Accretive attorney Joe Anthony added the claims were overblown for political gain.
"This is not a happy day being portrayed by the attorney general," Anthony said."We had 100 people who are now out of their jobs because the attorney general thought it was more politically advantageous to demonize this company and put a 100 people out of work."
Swanson sued Accretive in January over alleged violations of state and federal laws. Accretive worked for Fairview Health Systems, North Memorial Hospital and Maple Grove Hospital.
"Accretive has been accused of harassing patients in the emergency room and mishandling their private medical data, and that should never happen," said Minnesota Senator Al Franken. "In May, I held a Senate hearing in Minnesota to investigate the allegations against Accretive, and it was clear that our laws don't go far enough to protect consumers from serious breaches of trust."
Fairview Health declined comment, but has terminated its agreement with Accretive.
"I actually just had emergency surgery there last week and it was actually wonderful care and no problem what so ever," said JoAnn Larson who says she and her husband were hassled for payment at Fairview last year.
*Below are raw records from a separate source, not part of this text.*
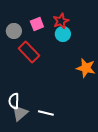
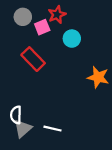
red star: (61, 21) -> (57, 15), moved
gray circle: (14, 31) -> (23, 17), moved

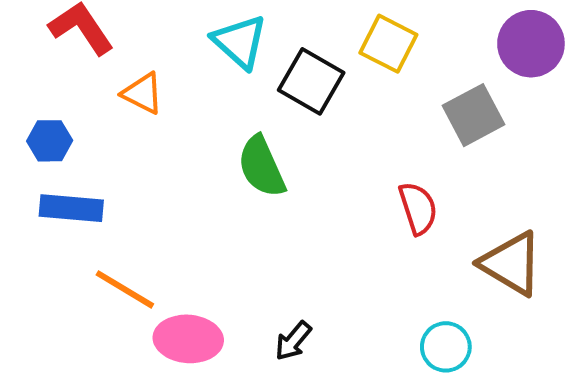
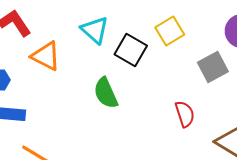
yellow square: (388, 44) -> (170, 31), turned 32
orange triangle: (143, 93) -> (46, 56), size x1.4

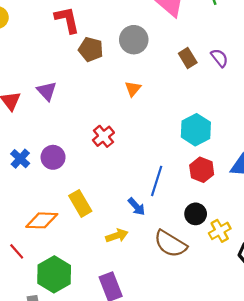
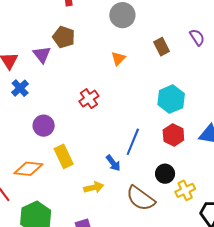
brown pentagon: (91, 49) -> (64, 37), moved
brown rectangle: (188, 58) -> (162, 47), moved
purple circle: (53, 157) -> (44, 126), moved
blue cross: (20, 159) -> (20, 88), moved

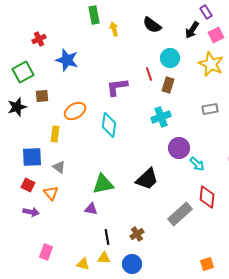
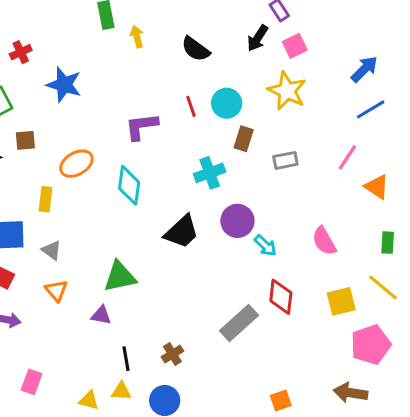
black semicircle: (152, 25) -> (196, 49), moved
cyan circle: (170, 58) -> (227, 103), moved
brown rectangle: (168, 85) -> (244, 139), moved
black trapezoid: (147, 179) -> (182, 232), moved
orange triangle: (51, 193) -> (56, 291), moved

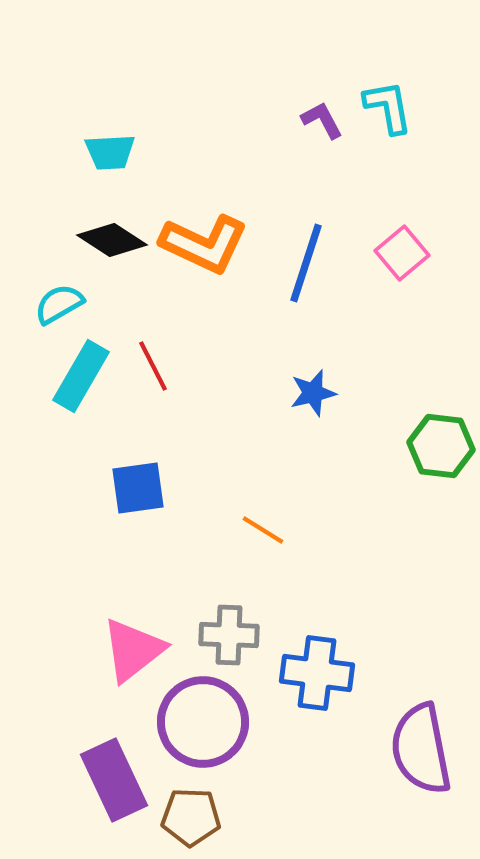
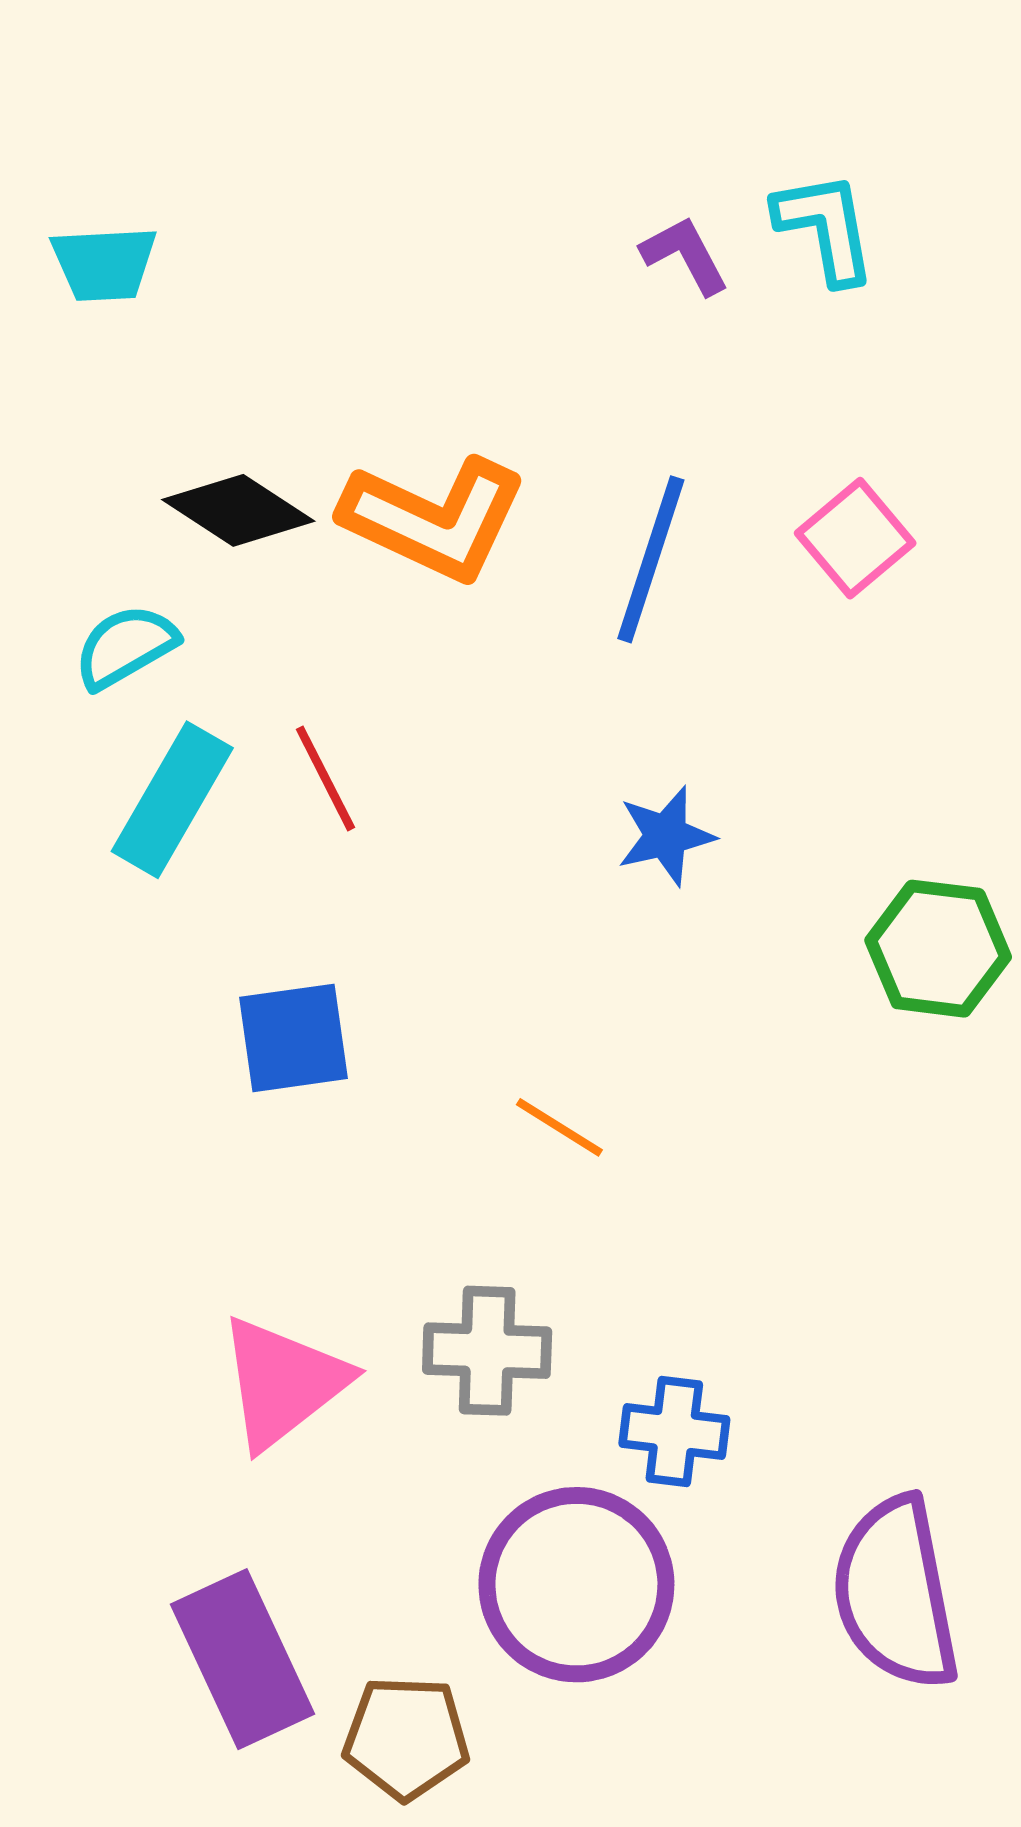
cyan trapezoid: (110, 152) -> (104, 264), moved
blue cross: (317, 673) -> (674, 1431), size x0.7
purple circle: (203, 722) -> (576, 1585), moved

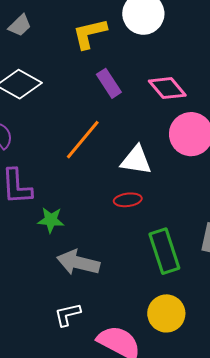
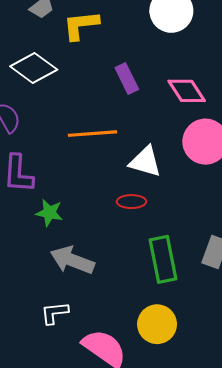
yellow L-shape: (90, 34) -> (81, 25), moved
orange line: (83, 140) -> (93, 134), turned 39

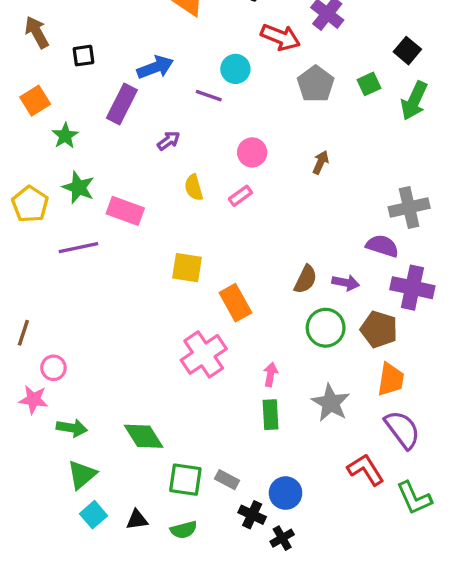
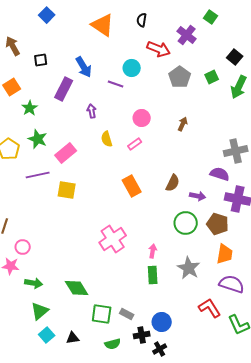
blue arrow: (155, 67) -> (84, 67), turned 80
purple arrow: (169, 141) -> (92, 111), turned -64
pink rectangle: (125, 211) -> (66, 153), turned -60
yellow square: (187, 268) -> (67, 190), moved
brown semicircle: (306, 279) -> (173, 183), moved
orange rectangle: (235, 303) -> (132, 186), moved
purple semicircle: (402, 430) -> (232, 284), turned -35
black cross: (252, 515) -> (142, 335), turned -35
green semicircle: (184, 530) -> (113, 344), moved

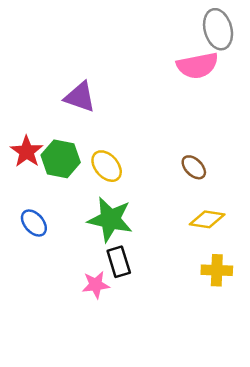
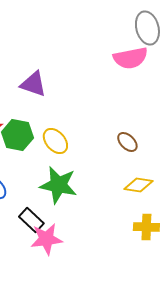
black rectangle: (119, 262) -> (31, 220), moved, turned -30
pink star: (96, 285) -> (46, 239), size x1.4

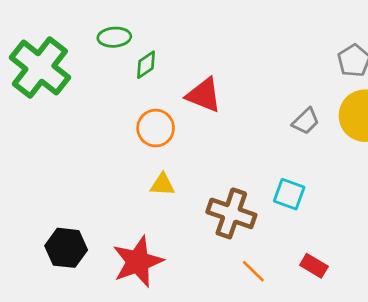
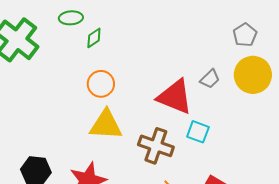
red triangle: (204, 95) -> (175, 97), moved, size x1.4
yellow triangle: (162, 185) -> (106, 125), size x1.8

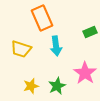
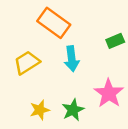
orange rectangle: (42, 18) -> (54, 23), turned -30
yellow trapezoid: (21, 49) -> (27, 63), turned 130

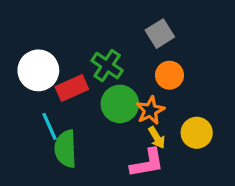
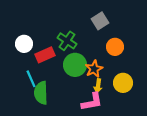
white circle: (38, 70) -> (24, 44), size x0.7
orange circle: (169, 75) -> (115, 47), moved
yellow arrow: (157, 138) -> (98, 86), turned 40

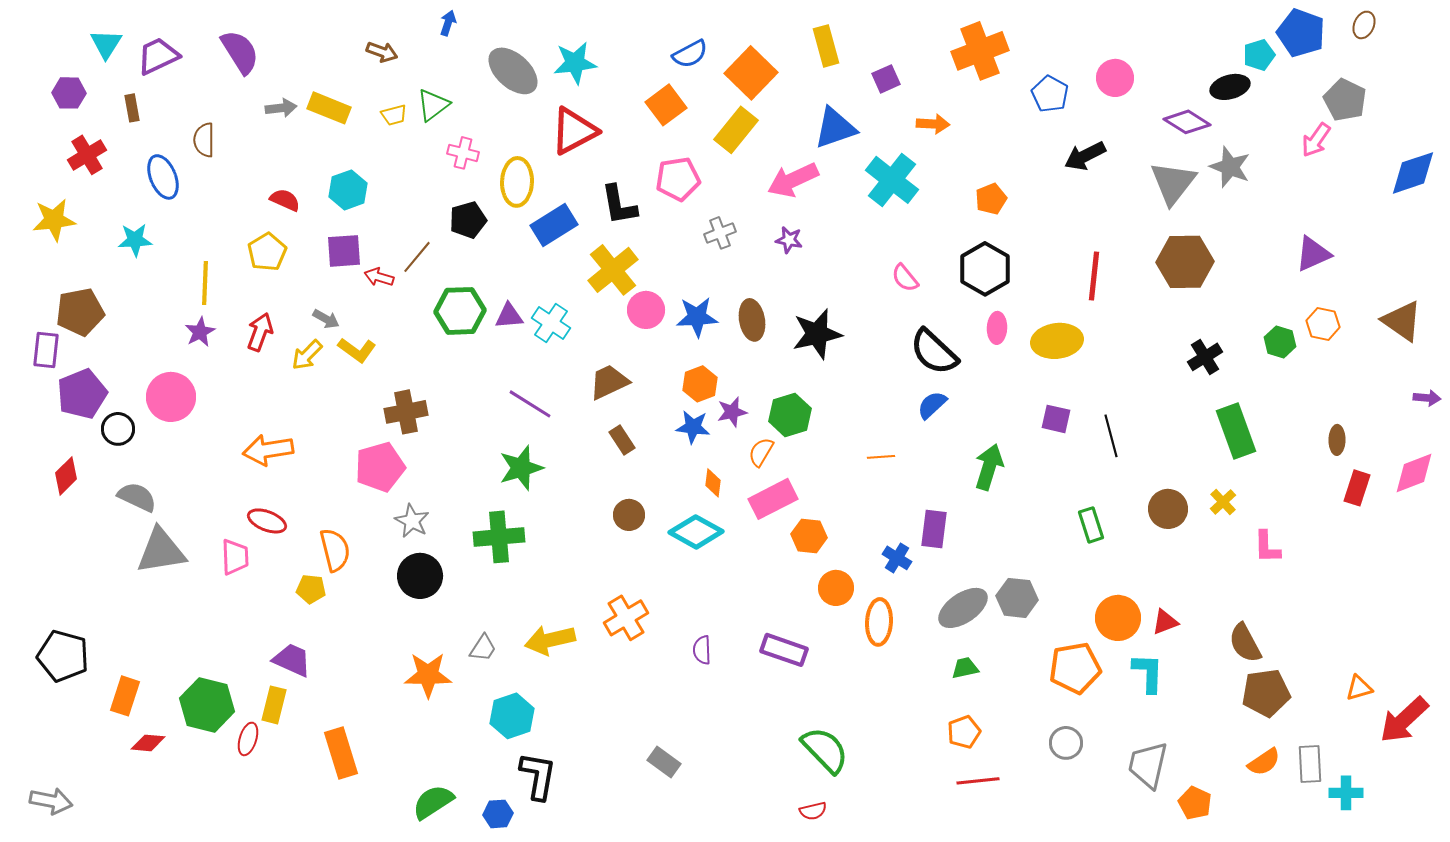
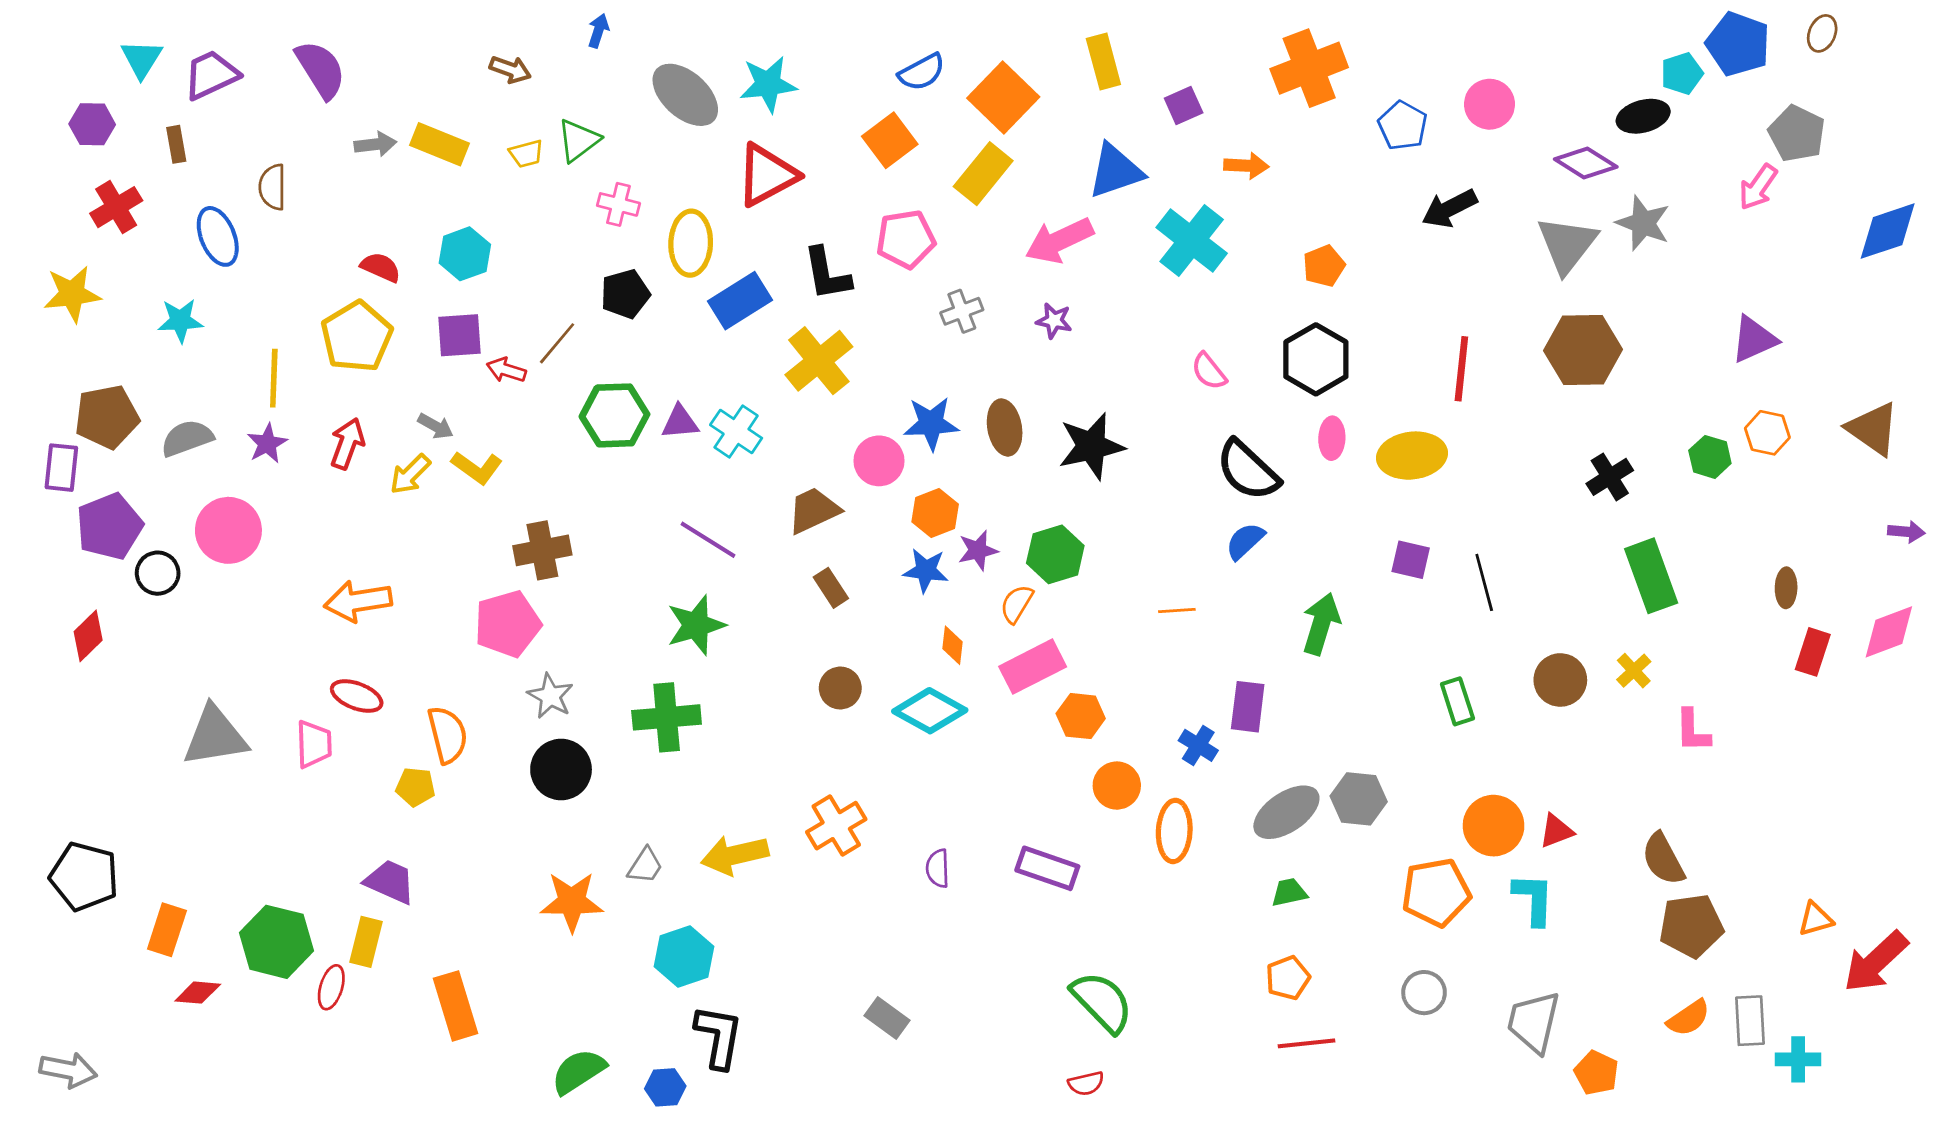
yellow pentagon: (267, 252) -> (357, 337), size x1.4
pink circle: (646, 310) -> (879, 461), moved
gray semicircle: (137, 497) -> (187, 438), moved, turned -45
North Memorial also worked with Accretive in the past, but no longer does. Hospital spokesperson Wendy Jerde released this statement:
"North Memorial announced today the organization and Accretive Health have mutually decided to end their business relationship. This decision was made prior the Minnesota Attorney General's announcement regarding the settlement with Accretive.
North Memorial hired Accretive in 2011 to assist the organization with revenue cycle management which includes finding untapped sources of insurance coverage for patients as well as providing patients with more accurate out-of-pocket cost estimates.
North Memorial is working on an orderly and accelerated transition plan with Accretive to ensure revenue cycle improvement continues. The transition is expected to be complete in August.
North Memorial's experience with Accretive was different than what was depicted in news stories about other hospitals and from the beginning of the relationship, North Memorial maintained management oversight of its revenue cycle, staff and policies."
U.S. District Judge Richard Kyle approved the settlement Monday.